Analiz
Giriş Tarihi : 09-07-2019 15:42   Güncelleme : 09-07-2019 15:42

LGBT ya da ölçüsüzlüğün görüntüsü -1

Bu hareketin özgürlük adı altında istediği şey, arkasında uluslararası lobilerin bulunduğu toplumu çökertme, köleleştirme, insanların üzerinden kendi emellerine ulaşma çalışmasıdır.

LGBT ya da ölçüsüzlüğün görüntüsü -1

Ölçüsü olmayanın elindeki şey ölçüsüzlüktür. Bozuk bir ölçü aletinden doğru bir sonuç çıkmaz. Bir şeye doğru diyorsak, hangi ölçüye göre doğru dediğimiz çok önemli. Ben Müslüman isem, benim ölçüm din yani Allah’ın (cc) kitabı ve Peygamberimin (sas) sünnetidir. Bana ya da sana göre ne olduğu değil, Allah’a göre ne olması gerektiği beni bağlar. Ölçüsü kendi duyguları ya da şahsi inancı ise o sadece kişinin kendisini bağlar. Mantar gibi üreyen bir akım var; LGBT. Önce dine bakarım, dinim bu konularda ne diyor. Bakıyorum ki, yasak, haram kılınmış. O zaman benim duruşum baştan bellidir, bu sapık akımın yanında olamam.

Özgürlükler ve saygı meselesine gelince; birilerine zarar veriyor, toplumsal ahlakı bozuyor, nesli bozuyor, aile kurumuna dinamit atıyorsa, ben neden buna hoş görü göstereyim? Sen benim inancımın yasakladığı şeyi dokuz yaşındaki çocuğu barlara sokarak, özendirici yığınla çalışma yaparak, üstelik bunu bütün ahlâki değerleri alt üst ederek yaparsan, saygı duyularak yapılmayan bir hareketten, saygı duyulacak bir sonuç bekleyemezsin. Bu gerçeğin anlaşılması lâzımdır.

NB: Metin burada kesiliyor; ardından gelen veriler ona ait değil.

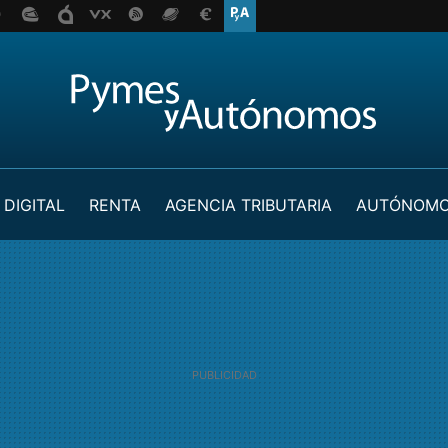
 DIGITAL
RENTA
AGENCIA TRIBUTARIA
AUTÓNOM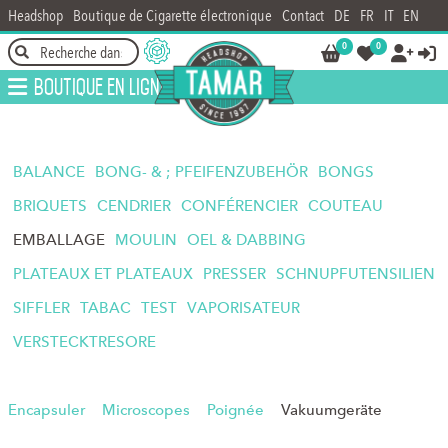
Headshop
Boutique de Cigarette électronique
Contact
DE
FR
IT
EN
0
0




Boutique en ligne
BALANCE
BONG- & ; PFEIFENZUBEHÖR
BONGS
BRIQUETS
CENDRIER
CONFÉRENCIER
COUTEAU
EMBALLAGE
MOULIN
OEL & DABBING
PLATEAUX ET PLATEAUX
PRESSER
SCHNUPFUTENSILIEN
SIFFLER
TABAC
TEST
VAPORISATEUR
VERSTECKTRESORE
Encapsuler
Microscopes
Poignée
Vakuumgeräte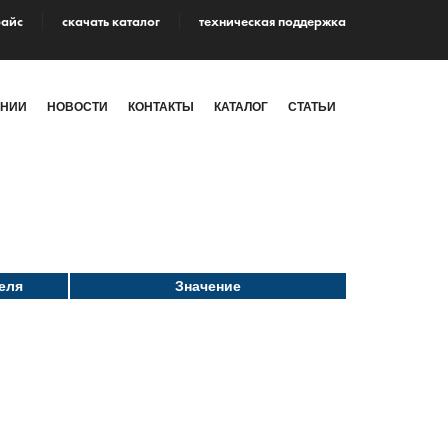
райс
cкачать каталог
техническая поддержка
АНИИ
НОВОСТИ
КОНТАКТЫ
КАТАЛОГ
СТАТЬИ
еля
Значение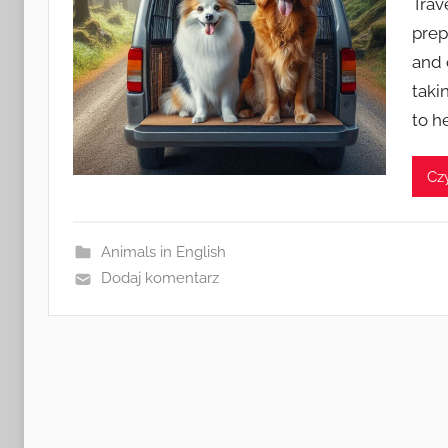
Trav
prep
and 
taki
to h
Czy
Animals in English
Dodaj komentarz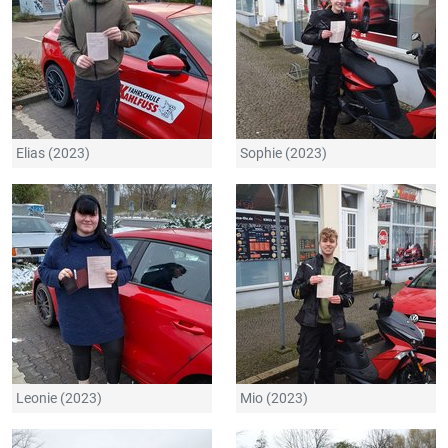
Elias (2023)
Sophie (2023)
Leonie (2023)
Mio (2023)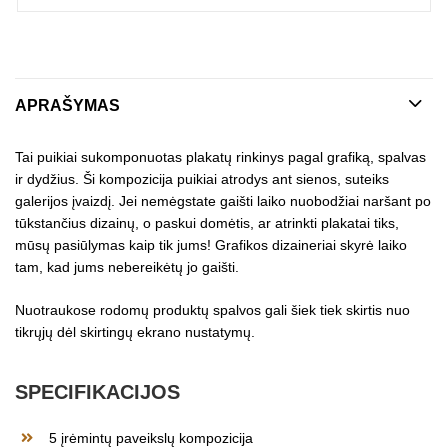
APRAŠYMAS
Tai puikiai sukomponuotas plakatų rinkinys pagal grafiką, spalvas
ir dydžius. Ši kompozicija puikiai atrodys ant sienos, suteiks
galerijos įvaizdį. Jei nemėgstate gaišti laiko nuobodžiai naršant po
tūkstančius dizainų, o paskui domėtis, ar atrinkti plakatai tiks,
mūsų pasiūlymas kaip tik jums! Grafikos dizaineriai skyrė laiko
tam, kad jums nebereikėtų jo gaišti.
Nuotraukose rodomų produktų spalvos gali šiek tiek skirtis nuo
tikrųjų dėl skirtingų ekrano nustatymų.
SPECIFIKACIJOS
5 įrėmintų paveikslų kompozicija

Bu hareketin özgürlük adı altında istediği şey, arkasında uluslararası lobilerin bulunduğu toplumu çökertme, köleleştirme, insanların üzerinden kendi emellerine ulaşma çalışmasıdır. Burada asıl üzerinde durulan şey, bu gençlerin mutluluğu, geleceklerinin doğru inşası ve topluma kazandırılmaları değildir. Hiç kimse bu gençlerin yalnızken hangi duyguları yaşadıklarıyla, kaç kere intiharın eşiğine geldikleriyle, acılarının ne olduğuyla ilgilenmiyor. O kadar yalnız ve yardıma ihtiyaçları var ki. Hepsini gözyaşlarıyla bağrıma basarak onlarla hıçkırarak ağlamak istiyorum. Fakat beynini bu akımın yöneticilerinin fikirlerine ipotek etmiş, kontrolünü onlara teslim etmiş olanların, ne yazık ki gerçeği görme ve kendilerini bu bataklıktan kurtarmak gibi girişimleri olmuyor. Sürekli beyin yıkama faaliyetleri, aldıkları hormonlar ve çevrelerinin kışkırtıcı telkinleri, daha doğru bir alternatifi de olmadığı için, çoğu gencimiz bu bataklıkta kayboluyor.

Bu durum nasıl oluşuyor:

  1. Bilimsel adı verilen bilgilere göre bu doğuştan. Peki önceden doğuştan değil sonradan oluşan bir hastalık olarak adlandırılan bu durum, sonradan ne oldu da hastalık olmaktan çıkarıldı. Buna karar verenler kimler, çoğunlukla Hristiyan topluluklar. Meclislerinde bunların sayısının artması, bunların üzerinden kazanılan gelirlerin astronomik olması ve toplumların bu ve benzer hareketler üzerinden başka toplumları yönetme ve işgal etme plânlarının bir parçası olarak destekleniyor. Bana kimse bu faaliyetlerle bu gençleri düşündüğünü söyleyemez. Bilâkis, bu gençler tüketiliyor ve intihara sürükleniyor, bu çıkarcılık ve caniliktir. Bilim kişilerin kontrolünde olduğu için, pek çok uygulama bilimsel başlığı altında belli bir ideolojinin yansıması olabiliyor. Gerçekten bilimsel araştırma yapan bilim adamlarına bilim kadınlarına, sonuna kadar saygılı ve destekçiyim. Sadece bunu bir kamuflaj aracı olarak kullananlara karşıyım.
  2. Bu gençlerin hormonlarında bir sıkıntı yok. Yaradılıştan erkek ise hormonları tam bir erkek gibi, kadınsa tam bir kadın gibi. Sadece duyguları farklı.